Topical cyclosporine emerged as an alternative for immunomodulation in dry eye disease, backed by a long history and substantial data, with its initial Food and Drug Administration (FDA) approval dating back 20 years. However, several challenges existed across different countries. One major issue was cost, as cyclosporine was expensive and not always covered by public health systems; in Italy, for instance, reimbursement was limited to specific cases of Sjögren's syndrome. Additionally, the treatment did not yield prompt clinical responses, complicating its use. There was also a cultural hurdle in Europe, where familiarity with cyclosporine had been limited for years, making it difficult to transition quickly to using immunomodulators.
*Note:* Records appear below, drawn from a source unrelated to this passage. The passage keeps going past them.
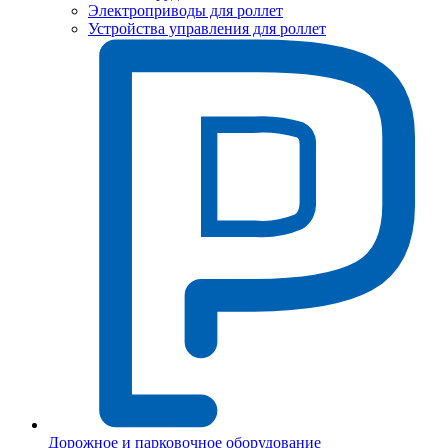
Электроприводы для роллет
Устройства управления для роллет
Дорожное и парковочное оборудование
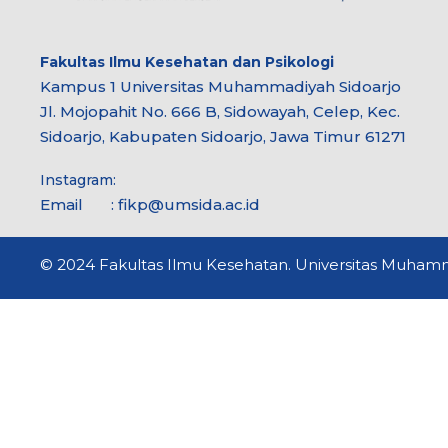
Fakultas Ilmu Kesehatan dan Psikologi
Kampus 1 Universitas Muhammadiyah Sidoarjo
Jl. Mojopahit No. 666 B, Sidowayah, Celep, Kec.
Sidoarjo, Kabupaten Sidoarjo, Jawa Timur 61271
Instagram:
Email : fikp@umsida.ac.id
© 2024 Fakultas Ilmu Kesehatan. Universitas Muhamma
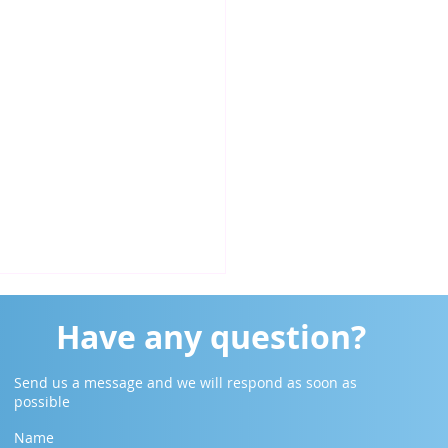
Have any question?
Send us a message and we will respond as soon as
possible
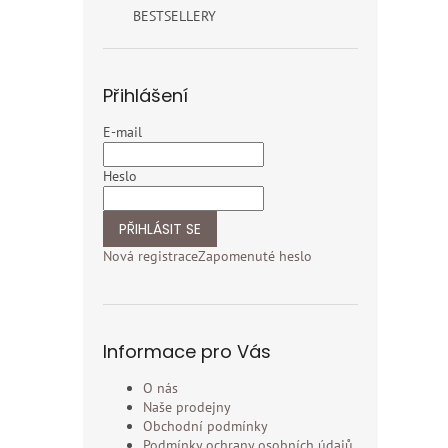
BESTSELLERY
Přihlášení
E-mail
Heslo
PŘIHLÁSIT SE
Nová registrace
Zapomenuté heslo
Informace pro Vás
O nás
Naše prodejny
Obchodní podmínky
Podmínky ochrany osobních údajů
Magistral or hospital preparations has been used but these came with significant challenges. Issues included selecting the appropriate vehicle and ensuring quality assurance, making it difficult to know the exact composition of the preparations used in patients' eyes. Concerns about quality control and the concentration of cyclosporine in relation to the vehicle were paramount. To achieve a more rapid clinical response, many practitioners initially combined topical steroids with cyclosporine, gradually suspending the steroid treatment while continuing with cyclosporine. In addition to these two drugs, various other methods can be employed to modulate inflammation in specific conditions. Overall, managing the ocular surface require a combination of strategies tailored to different patient types to optimize inflammation management and overall ocular surface health.
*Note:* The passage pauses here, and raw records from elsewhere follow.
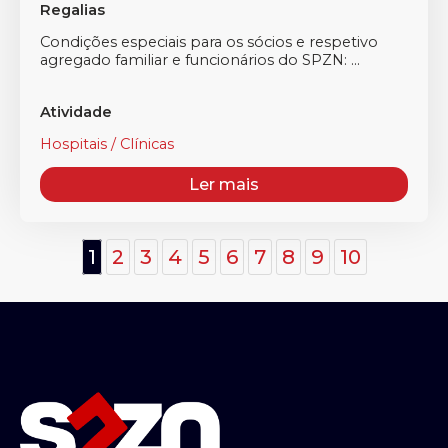
Regalias
Condições especiais para os sócios e respetivo
agregado familiar e funcionários do SPZN: ...
Atividade
Hospitais / Clínicas
Ler mais
1
2
3
4
5
6
7
8
9
10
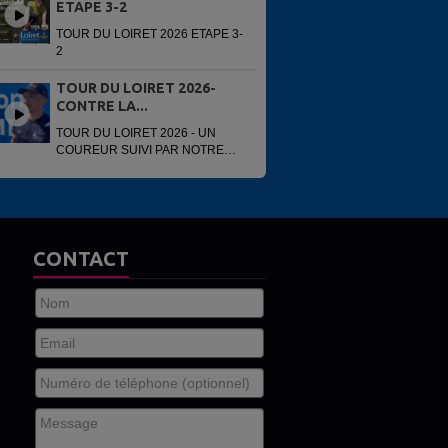
ETAPE 3-2
TOUR DU LOIRET 2026 ETAPE 3-
2
TOUR DU LOIRET 2026-
CONTRE LA...
TOUR DU LOIRET 2026 - UN
COUREUR SUIVI PAR NOTRE
VOITURE
CONTACT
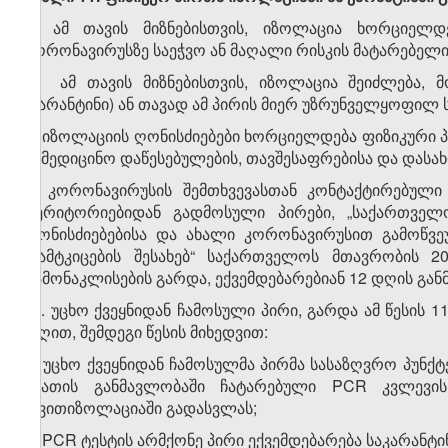
1. ამ თავის მიზნებისთვის, იზოლაცია ხორციელდ
კორონავირუსზე საეჭვო ან მაღალი რისკის მატარებელი
2. ამ თავის მიზნებისთვის, იზოლაცია შეიძლება, 
(კარანტინი) ან თავად ამ პირის მიერ უზრუნველყოფილ 
3. იზოლაციის ღონისძიებები ხორციელდება ფიზიკური პ
სამედიცინო დაწესებულების, თავშესაფრებისა და დასა
4. კორონავირუსის შემთხვევასთან კონტაქტირებულ
ტერიტორიებიდან გადმოსული პირები, „საქართველ
ღონისძიებებისა და ახალი კორონავირუსით გამოწვე
დამტკიცების შესახებ“ საქართველოს მთავრობის 
გამონაკლისების გარდა, ექვემდებარებიან 12 დღის გა
​1
4
. უცხო ქვეყნიდან ჩამოსული პირი, გარდა ამ წესის 1
დღით, შემდეგი წესის მიხედვით:
ა) უცხო ქვეყნიდან ჩამოსულმა პირმა სასაზღვრო პუნქ
საათის განმავლობაში ჩატარებული PCR კვლევის
თვითიზოლაციაში გადასვლას;
ბ) PCR ტესტის არმქონე პირი ექვემდებარება საკარანტი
Inflammation plays a crucial role in dry eye disease, presenting a paradox in both its pathogenesis and treatment. Although all treatments relate to inflammation, significant challenges exist in its clinical assessment. Various types of inflammatory processes required different management strategies, emphasizing the need to contextualize inflammation within the broader spectrum of ocular surface disease. While multiple therapeutic options were available, none were definitive. Over the past 20 years, the understanding of inflammation's role evolved, leading to its central position in disease definition and treatment. The common approach began with first-line treatments like artificial tears and meibomian gland dysfunction management, followed by anti-inflammatory therapies. However, concerns arose regarding this approach, particularly when around 20% of patients did not show satisfactory clinical responses. This suggested that the issue might not be solely related to inflammation management, but also to the need for a more comprehensive treatment strategy.
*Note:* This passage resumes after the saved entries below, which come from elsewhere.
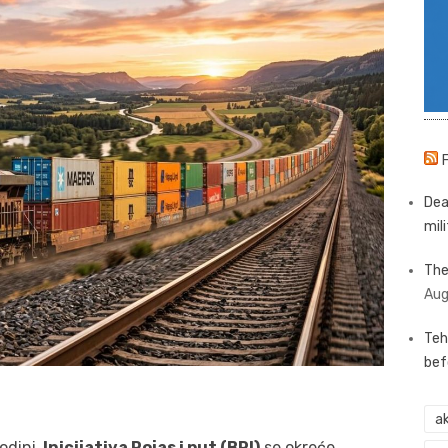
Dea
mili
The
Aug
Teh
bef
ak
odini,
Inicijativa Pojas i put (BRI)
se okreće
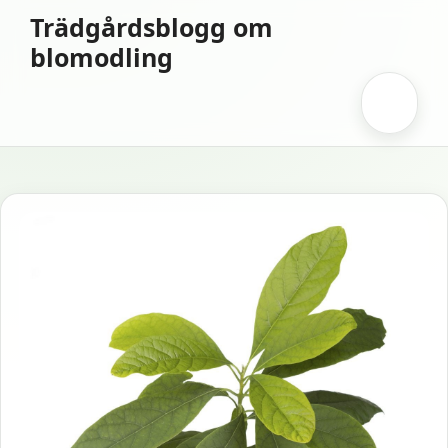
Hoppa
Trädgårdsblogg om
till
blomodling
innehåll
Meny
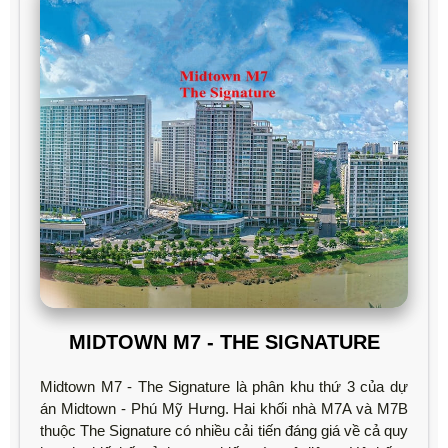
MIDTOWN M7 - THE SIGNATURE
Midtown M7 - The Signature là phân khu thứ 3 của dự
án Midtown - Phú Mỹ Hưng. Hai khối nhà M7A và M7B
thuộc The Signature có nhiều cải tiến đáng giá về cả quy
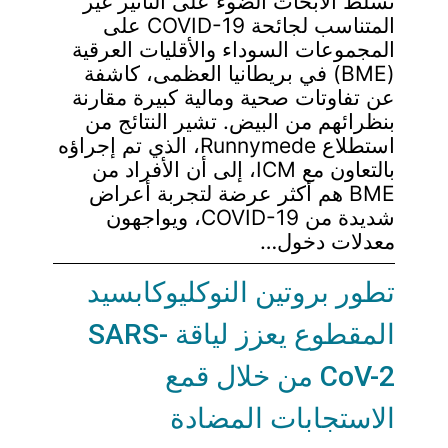
تسلط الأبحاث الضوء على التأثير غير
المتناسب لجائحة COVID-19 على
المجموعات السوداء والأقليات العرقية
(BME) في بريطانيا العظمى، كاشفة
عن تفاوتات صحية ومالية كبيرة مقارنة
بنظرائهم من البيض. تشير النتائج من
استطلاع Runnymede، الذي تم إجراؤه
بالتعاون مع ICM، إلى أن الأفراد من
BME هم أكثر عرضة لتجربة أعراض
شديدة من COVID-19، ويواجهون
معدلات دخول…
تطور بروتين النوكليوكابسيد
المقطوع يعزز لياقة SARS-
CoV-2 من خلال قمع
الاستجابات المضادة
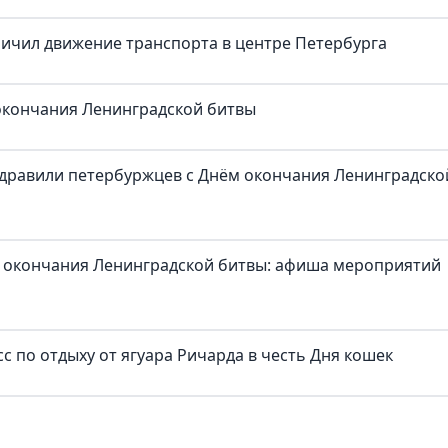
ичил движение транспорта в центре Петербурга
 окончания Ленинградской битвы
здравили петербуржцев с Днём окончания Ленинградско
 окончания Ленинградской битвы: афиша мероприятий
с по отдыху от ягуара Ричарда в честь Дня кошек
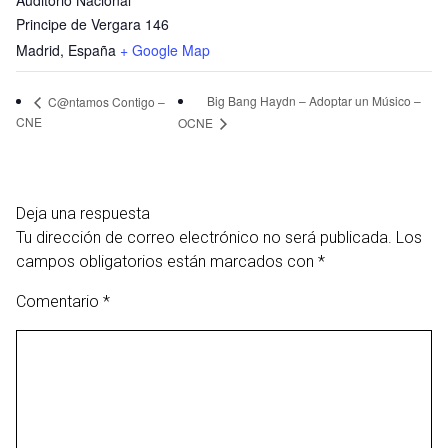
Auditorio Nacional
Principe de Vergara 146
Madrid
,
España
+ Google Map
Big Bang Haydn – Adoptar un Músico –
C@ntamos Contigo –
CNE
OCNE
Deja una respuesta
Tu dirección de correo electrónico no será publicada.
Los
campos obligatorios están marcados con
*
Comentario
*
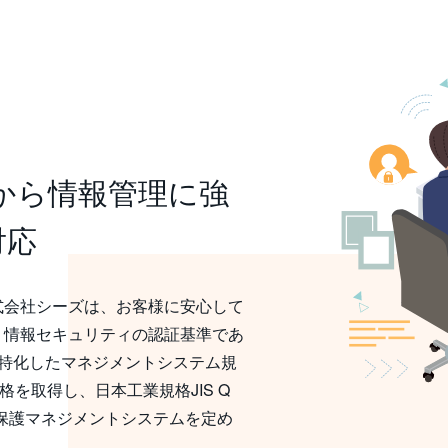
゙から情報管理に強
対応
会社シーズは、お客様に安心して
め、情報セキュリティの認証基準であ
ビスに特化したマネジメントシステム規
認証規格を取得し、日本工業規格JIS Q
情報保護マネジメントシステムを定め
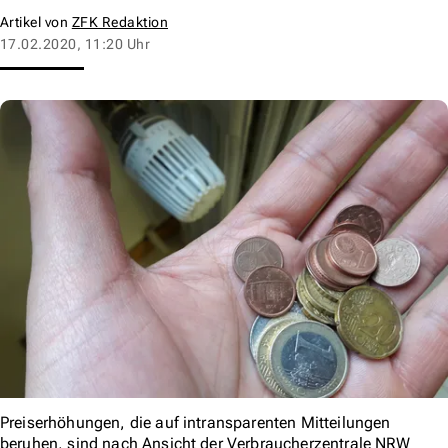
Artikel von
ZFK Redaktion
17.02.2020, 11:20 Uhr
Preiserhöhungen, die auf intransparenten Mitteilungen
beruhen, sind nach Ansicht der Verbraucherzentrale NRW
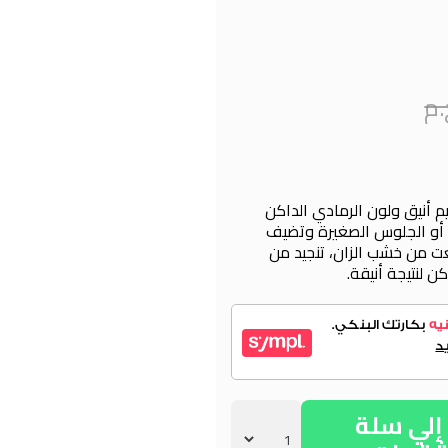
م أنيق ولون الرمادي الداكن
ءة أو الجلوس الصغيرة وتضيف
ت من خشب الزان، تنجيد من
ن لنتيجة أنيقة.
لي سلة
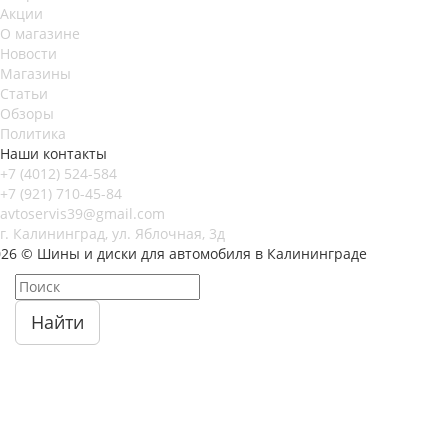
Акции
О магазине
Новости
Магазины
Статьи
Обзоры
Политика
Наши контакты
+7 (4012) 524-584
+7 (921) 710-45-84
avtoservis39@gmail.com
г. Калининград, ул. Яблочная, 3д
026 © Шины и диски для автомобиля в Калининграде
Найти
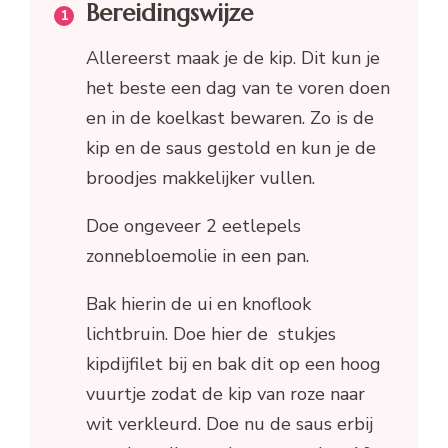
Bereidingswijze
Allereerst maak je de kip. Dit kun je
het beste een dag van te voren doen
en in de koelkast bewaren. Zo is de
kip en de saus gestold en kun je de
broodjes makkelijker vullen.
Doe ongeveer 2 eetlepels
zonnebloemolie in een pan.
Bak hierin de ui en knoflook
lichtbruin. Doe hier de stukjes
kipdijfilet bij en bak dit op een hoog
vuurtje zodat de kip van roze naar
wit verkleurd. Doe nu de saus erbij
The role of systemic steroids in treating dry eye disease, concluded that they were not necessary. It was emphasized that there were very few ocular surface conditions, such as pemphigoid and certain cicatricial conjunctivitis types, where systemic immunomodulation might be required. Even in severe cases of allergic keratoconjunctivitis, local treatments were deemed sufficient. For dry eye disease specifically, a range of topical therapies exist to address inflammation. When these treatments failed, the issue is not the potency of the medications but rather the overall approach to management.
42nd Congress of the European Society of Cataract and Refractive Surgeons, 6 – 10 September 2024, Fira de Barcelona, Spain.